Chief Juvenile Officer Perry Barnes and Circuit Judge Laura Johnson informed the Christian County Commission, Aug. 7, that Christian County deputy juvenile officers aren’t being paid what the state statutes require.

“For a first-class county … it’s slightly above what the position is currently being paid,” Johnson said, adding that the county is “statutorily mandated” to pay the higher rate.

The salary for deputy juvenile officers should be a minimum of $38,121. Currently the county pays its juvenile officers $36,000.

For Christian County, this affects two county positions and one grant-funded position. The remaining juvenile officers are employed through the state.

“We are unique in that we are one of two first-class counties that have state-funded and county-funded positions,” Barnes said.

The change in salaries will cost the county about an additional $8,000 this year.

There was no action taken on the matter — since the county apparently has no choice in the matter.
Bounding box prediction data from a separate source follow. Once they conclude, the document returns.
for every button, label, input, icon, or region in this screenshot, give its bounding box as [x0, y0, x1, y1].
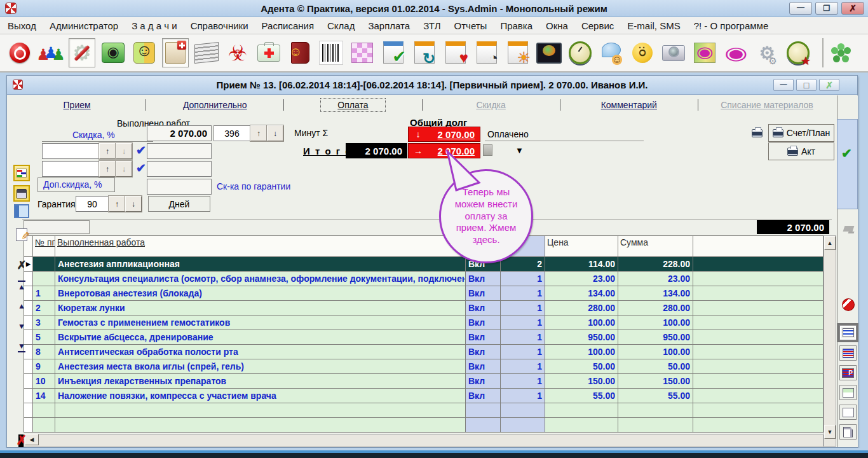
cell-price: 134.00	[545, 286, 618, 301]
table-row[interactable]: 2Кюретаж лункиВкл1280.00280.00	[24, 301, 824, 316]
reception-window: Прием № 13. [06.02.2014 18:14]-[06.02.20…	[6, 75, 858, 448]
move-top-icon[interactable]	[13, 277, 30, 294]
price-header[interactable]: Цена	[545, 236, 618, 257]
cell-qty	[501, 403, 545, 418]
table-row[interactable]: Консультация специалиста (осмотр, сбор а…	[24, 272, 824, 286]
view-lines-button[interactable]	[839, 325, 857, 340]
menu-item[interactable]: Зарплата	[368, 20, 410, 31]
table-row[interactable]: 9Анестезия места вкола иглы (спрей, гель…	[24, 359, 824, 374]
move-bottom-icon[interactable]	[13, 338, 30, 355]
view-ep-button[interactable]	[839, 365, 857, 380]
medical-card-add-icon[interactable]	[162, 38, 189, 67]
smiley-book-icon[interactable]	[287, 38, 313, 67]
works-table: № пп Выполненная работа Цена Сумма ▶Анес…	[24, 235, 824, 433]
table-row[interactable]: ▶Анестезия аппликационнаяВкл2114.00228.0…	[24, 257, 824, 272]
menu-item[interactable]: З а д а ч и	[132, 20, 177, 31]
move-down-icon[interactable]	[13, 318, 30, 335]
cell-price: 280.00	[545, 301, 618, 316]
table-row[interactable]: 1Внеротовая анестезия (блокада)Вкл1134.0…	[24, 286, 824, 301]
cell-num: 14	[33, 389, 55, 403]
cancel-red-x-icon[interactable]	[13, 432, 30, 448]
menu-item[interactable]: Правка	[500, 20, 532, 31]
name-header[interactable]: Выполненная работа	[55, 236, 466, 257]
table-row[interactable]	[24, 403, 824, 418]
works-body: ▶Анестезия аппликационнаяВкл2114.00228.0…	[24, 257, 824, 433]
menu-item[interactable]: ЗТЛ	[423, 20, 440, 31]
close-button[interactable]	[841, 2, 864, 15]
cell-name: Консультация специалиста (осмотр, сбор а…	[55, 272, 466, 286]
view-stripes-button[interactable]	[839, 345, 857, 361]
table-row[interactable]: 10Инъекция лекарственных препаратовВкл11…	[24, 374, 824, 389]
table-row[interactable]: 5Вскрытие абсцесса, дренированиеВкл1950.…	[24, 330, 824, 345]
save-icon[interactable]	[13, 185, 30, 202]
alarm-star-icon[interactable]	[785, 38, 811, 67]
stamp-icon[interactable]	[840, 221, 857, 236]
confirm-panel	[837, 119, 858, 209]
no-entry-icon[interactable]	[840, 297, 857, 312]
gears-icon[interactable]	[754, 38, 780, 67]
delete-x-icon[interactable]	[13, 257, 30, 274]
settings-tools-icon[interactable]	[69, 38, 95, 67]
power-icon[interactable]	[6, 38, 33, 67]
users-icon[interactable]	[37, 38, 64, 67]
eye-icon[interactable]	[722, 38, 749, 67]
tv-parrot-icon[interactable]	[536, 38, 562, 67]
cell-sum: 23.00	[618, 272, 693, 286]
menu-item[interactable]: Сервис	[581, 20, 614, 31]
alarm-clock-icon[interactable]	[567, 38, 593, 67]
menu-item[interactable]: Администратор	[50, 20, 118, 31]
biohazard-icon[interactable]	[224, 38, 251, 67]
finder-face-icon[interactable]	[131, 38, 158, 67]
photo-eye-icon[interactable]	[691, 38, 718, 67]
menu-item[interactable]: Выход	[8, 20, 36, 31]
sum-header[interactable]: Сумма	[618, 236, 693, 257]
num-header[interactable]: № пп	[33, 236, 55, 257]
schedule-grid-icon[interactable]	[349, 38, 376, 67]
menu-item[interactable]: ?! - О программе	[694, 20, 769, 31]
menu-item[interactable]: Отчеты	[454, 20, 487, 31]
view-green-button[interactable]	[839, 385, 857, 400]
chat-smiley-icon[interactable]	[598, 38, 625, 67]
calendar-clock-icon[interactable]	[473, 38, 500, 67]
books-icon[interactable]	[193, 38, 220, 67]
cell-num	[33, 272, 55, 286]
cell-name: Анестезия аппликационная	[55, 257, 466, 272]
camera-icon[interactable]	[660, 38, 687, 67]
table-row[interactable]: 3Гемостаз с применением гемостатиковВкл1…	[24, 316, 824, 330]
menu-item[interactable]: Окна	[546, 20, 568, 31]
scroll-up-button[interactable]: ▲	[824, 236, 836, 250]
restore-button[interactable]	[815, 2, 838, 15]
surprised-face-icon[interactable]	[629, 38, 656, 67]
table-row[interactable]	[24, 418, 824, 433]
cell-sel	[24, 403, 33, 418]
cell-sum: 228.00	[618, 257, 693, 272]
view-blank-button[interactable]	[839, 405, 857, 420]
scroll-down-button[interactable]: ▼	[824, 425, 836, 439]
vertical-scrollbar[interactable]: ▲ ▼	[824, 235, 836, 447]
calendar-heart-icon[interactable]	[442, 38, 469, 67]
table-row[interactable]: 8Антисептическая обработка полости ртаВк…	[24, 345, 824, 359]
first-aid-icon[interactable]	[255, 38, 282, 67]
icq-flower-icon[interactable]	[822, 38, 849, 67]
menu-item[interactable]: Справочники	[191, 20, 248, 31]
table-row[interactable]: 14Наложение повязки, компресса с участие…	[24, 389, 824, 403]
video-folder-icon[interactable]	[100, 38, 126, 67]
edit-note-icon[interactable]	[13, 226, 30, 243]
cell-sel	[24, 418, 33, 433]
menu-item[interactable]: E-mail, SMS	[627, 20, 680, 31]
minimize-button[interactable]	[789, 2, 812, 15]
barcode-icon[interactable]	[318, 38, 344, 67]
menu-item[interactable]: Расписания	[262, 20, 314, 31]
calendar-check-icon[interactable]	[380, 38, 407, 67]
cell-name	[55, 403, 466, 418]
window-icon[interactable]	[13, 203, 30, 219]
confirm-check-button[interactable]	[841, 146, 852, 161]
horizontal-scrollbar[interactable]: ◀	[24, 434, 824, 447]
cells-chart-icon[interactable]	[13, 165, 30, 181]
page-icon-button[interactable]	[839, 424, 857, 440]
calendar-sun-icon[interactable]	[505, 38, 531, 67]
move-up-icon[interactable]	[13, 298, 30, 314]
menu-item[interactable]: Склад	[327, 20, 355, 31]
cell-incl: Вкл	[466, 374, 501, 389]
calendar-refresh-icon[interactable]	[411, 38, 438, 67]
Commissioners asked Barnes if the funds were in his budget, to which he said yes.

“We’ll currently be able to cover this year,” he said, adding that he’s had some positions open, which has given some extra cushion in his budget. “We will ask the state to take over those positions (next year).”
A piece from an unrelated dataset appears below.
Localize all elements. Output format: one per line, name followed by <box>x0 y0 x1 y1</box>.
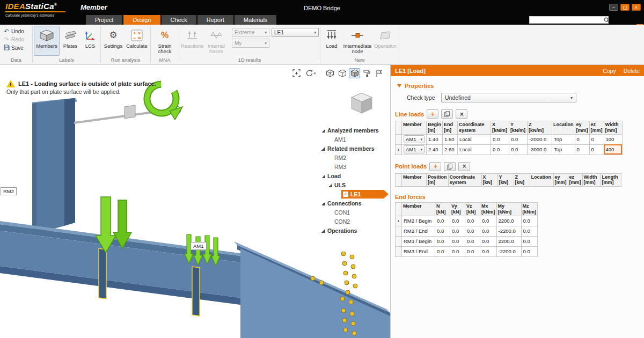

The discussion, however, quickly moved to the performance standard changes the Supreme Court put into effect July 1 — something the Headliner News reported on in late June.
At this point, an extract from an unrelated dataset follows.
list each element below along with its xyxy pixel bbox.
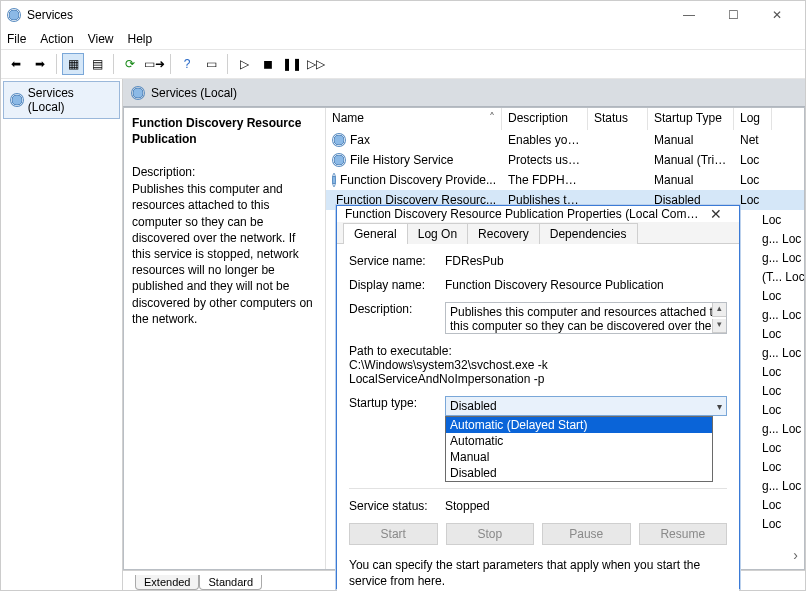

With the new Missouri Juvenile Officer Performance Standards, the Juvenile Office can no longer investigate juvenile crime. Instead, its role is more like that of a prosecuting attorney. The Juvenile Office will review the investigations of the law enforcement officers and, based off that paperwork, decide if charges will be filed or what the consequence should be.

That leaves the investigations involving juveniles to law enforcement throughout the county — municipal police departments, Christian County Sheriff’s Office and school resource officers.

Eastern Associate Commissioner Ralph Phillips said with these mandated changes, it appears that juvenile officers would have less work.

“From the outside looking in … all investigations are transferred to law enforcement,” Phillips said. “With the workload the Sheriff’s Office is going to incur, it would seem natural to transfer those (juvenile officers) over to the Sheriff’s Office … specifically identifying them as juvenile investigations.”

Barnes, however, said the caseload of the juvenile office has not changed “at all,” listing off things such as the intake and interview process that the juvenile officers still must complete.

Johnson said before the mandated changes, juvenile officers conducted the investigation at the same time as the intake and interview process.

“It’s more of a duplication, now, of effort instead of a separation of effort,” Johnson said. “I think (the Supreme Court’s) idea is the duties need to be separated from a conflict-of-interest standpoint.”

Western Associate Commissioner Hosea Bilyeu asked for more, however, saying he wants to be able to better explain it to constituents.

“(How can I) explain to the average person how the Sheriff’s Office is going to pick up this great burden … but the Juvenile Office doesn’t have less work,” he asked. “From my standpoint, it still feels like there is less on juvenile, more on the sheriff.”

Barnes said he and Chief Deputy Juvenile Officer Jared Roderick conducted their own investigations in the past — but not anymore.

“You can’t be a good juvenile officer and a good administrator — I found that out,” Barnes said. “We’ll be administrators. We’ll develop programs for the community. We need to be doing more. We’ve been Band-Aiding.”

Phillips, who volunteers in the Ozark School District, said he’s worried about kids falling through the cracks.

“The impact that it’s going to put on these local agencies is going to make these kids more vulnerable,” Phillips said. “I can’t emphasize enough how concerned I am … My passion and life is at-risk kids. I think we have to be creative how to approach this if we want to reach these kids.”